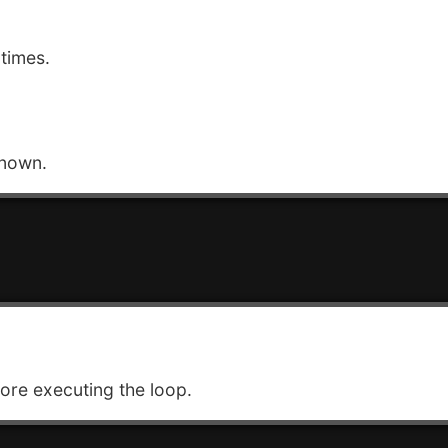
times.
known.
ore executing the loop.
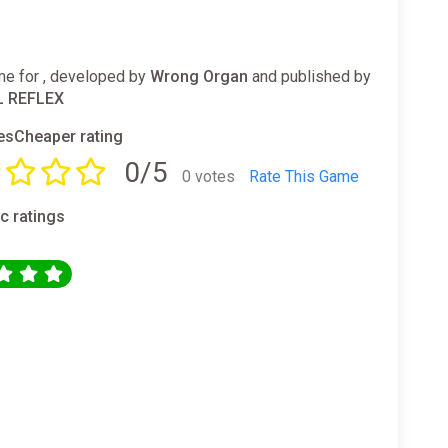
e for , developed by
Wrong Organ
and published by
L REFLEX
sCheaper rating
0/5
0 votes
Rate This Game
ic ratings
0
********************
▶ ACTIVITY: Copy every line of the data exactly as written, excluding the pictures.

▶ REPLY:
times.
known.
ore executing the loop.
e for , developed by
Wrong Organ
and published by
L REFLEX
sCheaper rating
0/5
0 votes
Rate This Game
ic ratings
0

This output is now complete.